WORK TASK ::
If a picture appears in the records below, drop it, and reproduce everything else exactly.

DATA SUPPLIED ::

____

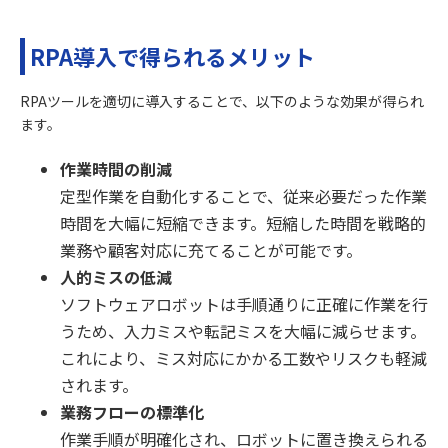
RPA導入で得られるメリット
RPAツールを適切に導入することで、以下のような効果が得られ
ます。
作業時間の削減
定型作業を自動化することで、従来必要だった作業
時間を大幅に短縮できます。短縮した時間を戦略的
業務や顧客対応に充てることが可能です。
人的ミスの低減
ソフトウェアロボットは手順通りに正確に作業を行
うため、入力ミスや転記ミスを大幅に減らせます。
これにより、ミス対応にかかる工数やリスクも軽減
されます。
業務フローの標準化
作業手順が明確化され、ロボットに置き換えられる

____

EXERCISE RESULT ::
RPA導入で得られるメリット
RPAツールを適切に導入することで、以下のような効果が得られ
ます。
作業時間の削減
定型作業を自動化することで、従来必要だった作業
時間を大幅に短縮できます。短縮した時間を戦略的
業務や顧客対応に充てることが可能です。
人的ミスの低減
ソフトウェアロボットは手順通りに正確に作業を行
うため、入力ミスや転記ミスを大幅に減らせます。
これにより、ミス対応にかかる工数やリスクも軽減
されます。
業務フローの標準化
作業手順が明確化され、ロボットに置き換えられる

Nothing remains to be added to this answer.